Przez większą część sezonu Philadelphia Eagles po prostu tam grali. Nie byli źli. Ale one też nie były świetne.
Ostatnie tygodnie mogły to zmienić. Eagles wygrali dwa ostatnie mecze na wyjeździe, uzyskując łączny wynik 65-20. Ich przeciwnikami byli New York Giants i Cincinnati Bengals, zła drużyna i być może kolejna zła drużyna, ale oznaką dobrej drużyny jest rozwalanie złych przeciwników. Przez dwa tygodnie Orły to robiły.
Eagles mają nagle bilans 5-2 i gdyby nie jedno z najlepszych zagrań Zdrowaś Maryjo wszechczasów, zajęliby pierwsze miejsce w NFC East. Letni początek sezonu można wytłumaczyć kontuzjami. AJ Brown opuścił trzy mecze. Orły mają z nim bilans 4-0, a bez niego 1-2. Robi różnicę, a po jego powrocie Orły wyglądają jak nowy zespół. Mieli też inne obrażenia.

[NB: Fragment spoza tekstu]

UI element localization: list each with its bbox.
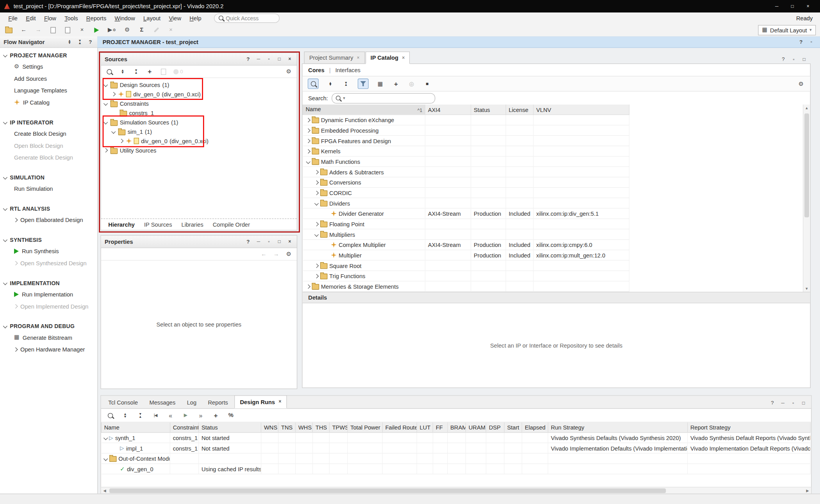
editor-maximize-icon[interactable]: □ <box>801 55 808 63</box>
fn-item-add-sources[interactable]: Add Sources <box>0 72 97 84</box>
column-header-status[interactable]: Status <box>471 105 506 115</box>
sources-tab-ip-sources[interactable]: IP Sources <box>139 220 176 229</box>
tab-ip-catalog[interactable]: IP Catalog× <box>365 51 410 64</box>
scroll-down-icon[interactable]: ▼ <box>805 285 808 292</box>
subtab-interfaces[interactable]: Interfaces <box>335 67 360 73</box>
source-row-simulation-sources-4[interactable]: Simulation Sources(1) <box>101 117 297 127</box>
ip-add-repository-icon[interactable]: + <box>392 80 399 88</box>
bottom-tab-reports[interactable]: Reports <box>203 396 233 408</box>
fn-item-generate-bitstream[interactable]: ▦Generate Bitstream <box>0 331 97 343</box>
source-row-constraints-2[interactable]: Constraints <box>101 99 297 108</box>
column-header-tpws[interactable]: TPWS <box>329 422 348 433</box>
column-header-name[interactable]: Name <box>101 422 170 433</box>
menu-view[interactable]: View <box>165 14 185 22</box>
maximize-icon[interactable]: □ <box>784 1 800 12</box>
flow-help-icon[interactable]: ? <box>87 38 94 46</box>
bottom-help-icon[interactable]: ? <box>769 399 775 407</box>
ip-taxonomy-filter-icon[interactable] <box>358 79 368 89</box>
fn-item-settings[interactable]: ⚙Settings <box>0 60 97 73</box>
bottom-tab-design-runs[interactable]: Design Runs× <box>234 395 287 408</box>
runs-step-back-icon[interactable]: « <box>167 411 174 419</box>
ip-row-multiplier[interactable]: MultiplierProductionIncludedxilinx.com:i… <box>303 250 629 261</box>
fn-section-header-rtl-analysis[interactable]: RTL ANALYSIS <box>0 203 97 214</box>
quick-access-input[interactable]: Quick Access <box>214 13 280 23</box>
sources-close-icon[interactable]: × <box>286 55 293 63</box>
column-header-axi4[interactable]: AXI4 <box>425 105 471 115</box>
fn-item-create-block-design[interactable]: Create Block Design <box>0 128 97 140</box>
fn-item-open-hardware-manager[interactable]: Open Hardware Manager <box>0 343 97 355</box>
properties-maximize-icon[interactable]: □ <box>276 238 283 246</box>
sources-collapse-all-icon[interactable]: ▲▼ <box>119 67 126 76</box>
ip-catalog-settings-icon[interactable]: ⚙ <box>798 80 804 88</box>
sources-tab-hierarchy[interactable]: Hierarchy <box>103 220 139 229</box>
layout-selector[interactable]: ▦Default Layout▾ <box>758 25 816 35</box>
ip-expand-all-icon[interactable]: ▼▲ <box>342 80 349 88</box>
ip-row-kernels[interactable]: Kernels <box>303 146 629 156</box>
column-header-name[interactable]: Name^1 <box>303 105 425 115</box>
menu-layout[interactable]: Layout <box>139 14 164 22</box>
column-header-start[interactable]: Start <box>504 422 522 433</box>
scroll-right-icon[interactable]: ▶ <box>804 489 811 493</box>
column-header-whs[interactable]: WHS <box>296 422 313 433</box>
ip-row-conversions[interactable]: Conversions <box>303 177 629 188</box>
ip-row-dynamic-function-exchange[interactable]: Dynamic Function eXchange <box>303 115 629 125</box>
runs-create-run-icon[interactable]: + <box>212 411 219 419</box>
fn-item-run-implementation[interactable]: Run Implementation <box>0 288 97 300</box>
column-header-wns[interactable]: WNS <box>261 422 278 433</box>
subtab-cores[interactable]: Cores <box>308 67 324 73</box>
bottom-tab-tcl-console[interactable]: Tcl Console <box>103 396 143 408</box>
add-sources-icon[interactable]: + <box>146 67 153 76</box>
ip-row-square-root[interactable]: Square Root <box>303 260 629 271</box>
ip-row-floating-point[interactable]: Floating Point <box>303 219 629 229</box>
ip-row-complex-multiplier[interactable]: Complex MultiplierAXI4-StreamProductionI… <box>303 240 629 250</box>
column-header-status[interactable]: Status <box>199 422 261 433</box>
run-settings-icon[interactable]: ▶⚙ <box>108 26 116 34</box>
properties-float-icon[interactable]: ▫ <box>266 238 272 246</box>
scrollbar-thumb[interactable] <box>804 114 809 218</box>
close-tab-ip-catalog-icon[interactable]: × <box>402 55 405 60</box>
sources-expand-all-icon[interactable]: ▼▲ <box>133 67 139 76</box>
fn-section-header-ip-integrator[interactable]: IP INTEGRATOR <box>0 117 97 128</box>
bottom-minimize-icon[interactable]: ─ <box>779 399 786 407</box>
sources-float-icon[interactable]: ▫ <box>266 55 272 63</box>
ip-row-adders-subtracters[interactable]: Adders & Subtracters <box>303 167 629 177</box>
bottom-tab-messages[interactable]: Messages <box>144 396 181 408</box>
properties-minimize-icon[interactable]: ─ <box>255 238 262 246</box>
properties-settings-icon[interactable]: ⚙ <box>285 250 292 258</box>
source-row-constrs-1-3[interactable]: constrs_1 <box>101 108 297 117</box>
fn-section-header-simulation[interactable]: SIMULATION <box>0 172 97 183</box>
run-row-div-gen-0[interactable]: ✓div_gen_0Using cached IP results <box>101 464 810 474</box>
fn-section-header-project-manager[interactable]: PROJECT MANAGER <box>0 50 97 60</box>
sources-search-icon[interactable] <box>106 67 112 76</box>
banner-float-icon[interactable]: ▫ <box>808 38 815 46</box>
menu-help[interactable]: Help <box>185 14 206 22</box>
run-row-out-of-context-module-runs[interactable]: Out-of-Context Module Runs <box>101 453 810 464</box>
run-icon[interactable] <box>93 26 100 34</box>
flow-expand-all-icon[interactable]: ▼▲ <box>77 38 83 46</box>
close-icon[interactable]: × <box>800 1 816 12</box>
bottom-tab-log[interactable]: Log <box>182 396 201 408</box>
properties-help-icon[interactable]: ? <box>245 238 251 246</box>
ip-row-memories-storage-elements[interactable]: Memories & Storage Elements <box>303 281 629 292</box>
ip-row-partial-reconfiguration[interactable]: Partial Reconfiguration <box>303 291 629 292</box>
source-row-sim-1-5[interactable]: sim_1(1) <box>101 127 297 136</box>
fn-section-header-synthesis[interactable]: SYNTHESIS <box>0 234 97 245</box>
ip-row-fpga-features-and-design[interactable]: FPGA Features and Design <box>303 135 629 146</box>
menu-edit[interactable]: Edit <box>22 14 40 22</box>
source-row-div-gen-0-6[interactable]: div_gen_0(div_gen_0.xci) <box>101 136 297 146</box>
sources-settings-icon[interactable]: ⚙ <box>285 67 292 76</box>
editor-float-icon[interactable]: ▫ <box>790 55 797 63</box>
ip-row-trig-functions[interactable]: Trig Functions <box>303 271 629 281</box>
settings-icon[interactable]: ⚙ <box>124 26 130 34</box>
runs-go-to-start-icon[interactable]: |◀ <box>152 411 159 419</box>
scrollbar-thumb[interactable] <box>109 488 666 493</box>
delete-icon[interactable]: × <box>78 26 85 34</box>
runs-step-forward-icon[interactable]: » <box>197 411 204 419</box>
vertical-scrollbar[interactable]: ▲ ▼ <box>803 105 810 292</box>
fn-item-language-templates[interactable]: Language Templates <box>0 84 97 96</box>
editor-help-icon[interactable]: ? <box>780 55 786 63</box>
runs-launch-icon[interactable]: ▶ <box>182 411 189 419</box>
ip-search-input[interactable]: ▾ <box>332 93 435 103</box>
report-icon[interactable]: Σ <box>138 26 145 34</box>
column-header-vlnv[interactable]: VLNV <box>533 105 629 115</box>
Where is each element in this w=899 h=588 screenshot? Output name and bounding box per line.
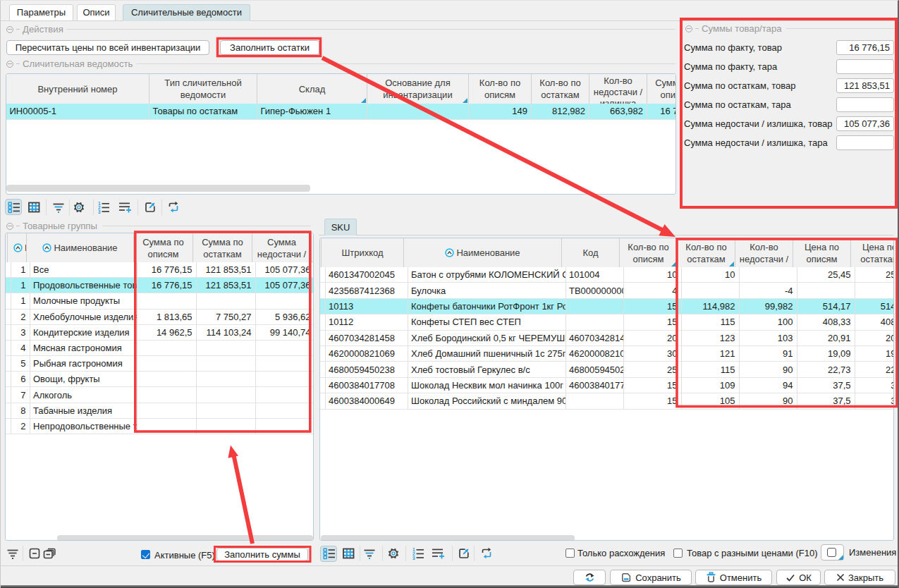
totals-field-input[interactable] — [836, 59, 894, 74]
cell[interactable]: Молочные продукты — [30, 293, 137, 309]
cell[interactable]: 91 — [740, 346, 797, 362]
cell[interactable] — [6, 403, 11, 419]
cell[interactable] — [197, 372, 256, 387]
totals-field-input[interactable]: 105 077,36 — [836, 116, 894, 131]
reload-icon[interactable] — [166, 200, 181, 214]
cell[interactable] — [197, 356, 256, 372]
cell[interactable]: Шоколад Российский с миндалем 90г — [408, 393, 566, 409]
cell[interactable] — [6, 262, 11, 278]
header-cell[interactable]: Тип сличительной ведомости — [149, 74, 257, 104]
cell[interactable] — [320, 346, 326, 362]
cell[interactable]: 109 — [682, 378, 740, 393]
table-row[interactable]: 2Непродовольственные товары — [6, 419, 313, 434]
cell[interactable]: 105 — [682, 393, 740, 409]
cell[interactable] — [320, 283, 326, 298]
close-button[interactable]: Закрыть — [824, 570, 895, 585]
cell[interactable] — [320, 299, 326, 314]
reload-icon[interactable] — [479, 546, 494, 561]
table-row[interactable]: 6Овощи, фрукты — [6, 372, 313, 387]
cell[interactable] — [197, 387, 256, 403]
cell[interactable]: 115 — [682, 362, 740, 377]
cell[interactable]: 2 — [11, 419, 30, 434]
cell[interactable] — [256, 387, 314, 403]
cell[interactable]: Булочка — [408, 283, 566, 298]
table-row[interactable]: 4680059450238Хлеб тостовый Геркулес в/с4… — [320, 362, 893, 377]
cell[interactable]: Табачные изделия — [30, 403, 137, 419]
cell[interactable]: 1 — [11, 262, 30, 278]
table-row[interactable]: 8Табачные изделия — [6, 403, 313, 419]
cell[interactable]: 4680059450238 — [326, 362, 408, 377]
cell[interactable] — [6, 387, 11, 403]
cell[interactable]: 115 — [682, 314, 740, 330]
cell[interactable]: 90 — [740, 362, 797, 377]
table-row[interactable]: 7Алкоголь — [6, 387, 313, 403]
totals-field-input[interactable] — [836, 97, 894, 112]
header-cell[interactable]: Сумма по остаткам — [193, 233, 252, 262]
cell[interactable]: Все — [30, 262, 137, 278]
collapse-icon[interactable] — [27, 546, 42, 561]
tab-sku[interactable]: SKU — [324, 219, 357, 235]
header-cell[interactable]: Наименование — [404, 238, 562, 267]
cell[interactable]: Мясная гастрономия — [30, 341, 137, 356]
cell[interactable]: 19,09 — [855, 346, 895, 362]
cell[interactable]: 7 750,27 — [197, 310, 256, 325]
table-row[interactable]: 4607034281458Хлеб Бородинский 0,5 кг ЧЕР… — [320, 331, 893, 346]
cell[interactable]: 5 — [11, 356, 30, 372]
table-row[interactable]: 10112Конфеты СТЕП вес СТЕП15115100408,33… — [320, 314, 893, 330]
cell[interactable]: 408,33 — [855, 314, 895, 330]
header-cell[interactable]: Основание для инвентаризации — [367, 74, 469, 104]
filter-icon[interactable] — [362, 546, 377, 561]
cell[interactable]: 1 813,65 — [137, 310, 197, 325]
cell[interactable]: Товары по остаткам — [149, 104, 257, 120]
cell[interactable] — [256, 403, 314, 419]
cell[interactable]: 2 — [11, 310, 30, 325]
cell[interactable]: 6 — [11, 372, 30, 387]
horizontal-scrollbar[interactable] — [321, 535, 575, 541]
header-cell[interactable]: Сумма по описям — [647, 74, 676, 104]
table-row[interactable]: 1Молочные продукты — [6, 293, 313, 309]
cell[interactable]: 4607034281458 — [326, 331, 408, 346]
collapse-icon[interactable] — [685, 25, 692, 32]
cell[interactable]: Конфеты батончики РотФронт 1кг Ро — [408, 299, 566, 314]
cell[interactable] — [137, 341, 197, 356]
header-cell[interactable]: Сумма по описям — [134, 233, 193, 262]
cell[interactable]: 103 — [740, 331, 797, 346]
cell[interactable]: 10113 — [326, 299, 408, 314]
cell[interactable] — [320, 393, 326, 409]
filter-corner-icon[interactable] — [361, 98, 366, 103]
cell[interactable]: 4 — [11, 341, 30, 356]
grid-icon[interactable] — [341, 546, 355, 561]
cell[interactable]: 1 — [11, 278, 30, 293]
cell[interactable]: 663,982 — [589, 104, 647, 120]
cell[interactable]: 121 853,51 — [197, 262, 256, 278]
cell[interactable]: 8 — [11, 403, 30, 419]
cell[interactable]: 812,982 — [532, 104, 589, 120]
cell[interactable]: 25,45 — [797, 267, 855, 283]
cell[interactable]: 46200008210 — [566, 346, 624, 362]
cell[interactable]: 10 — [682, 267, 740, 283]
cell[interactable]: 149 — [469, 104, 532, 120]
export-icon[interactable] — [143, 200, 157, 214]
fill-remainders-button[interactable]: Заполнить остатки — [220, 40, 319, 55]
cell[interactable] — [367, 104, 469, 120]
cell[interactable]: ИН00005-1 — [6, 104, 149, 120]
table-row[interactable]: 4Мясная гастрономия — [6, 341, 313, 356]
filter-gray-icon[interactable] — [6, 546, 20, 561]
cell[interactable] — [256, 419, 314, 434]
cell[interactable]: 15 — [624, 314, 682, 330]
list-view-icon[interactable] — [7, 200, 21, 214]
cell[interactable]: 37,5 — [855, 378, 895, 393]
cell[interactable]: 10112 — [326, 314, 408, 330]
cell[interactable]: 4600384000649 — [326, 393, 408, 409]
filter-corner-icon[interactable] — [671, 262, 676, 267]
cell[interactable]: 46070342814 — [566, 331, 624, 346]
cell[interactable]: 22,73 — [797, 362, 855, 377]
cell[interactable]: 121 853,51 — [197, 278, 256, 293]
cell[interactable]: Хлебобулочные изделия — [30, 310, 137, 325]
cell[interactable]: 99 140,74 — [256, 325, 314, 341]
gear-icon[interactable] — [72, 200, 86, 214]
list-view-icon[interactable] — [322, 546, 336, 561]
cell[interactable]: 114 103,24 — [197, 325, 256, 341]
header-cell[interactable]: Кол-во по остаткам — [532, 74, 589, 104]
cell[interactable]: 19,09 — [797, 346, 855, 362]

W ciągu ostatnich dwóch meczów obrona wyglądała lepiej, być może dzięki systemowi nowego koordynatora Vica Fangio, a Jalen Hurts również był skuteczniejszy. Zwycięstwo Eaglesów nad Bengals 37:17 nie było brane pod uwagę, prawdopodobnie dlatego, że żadna z drużyn nie prezentowała się tak, jak oczekiwano przed rozpoczęciem sezonu. W przypadku Philly’ego może się to zmienić.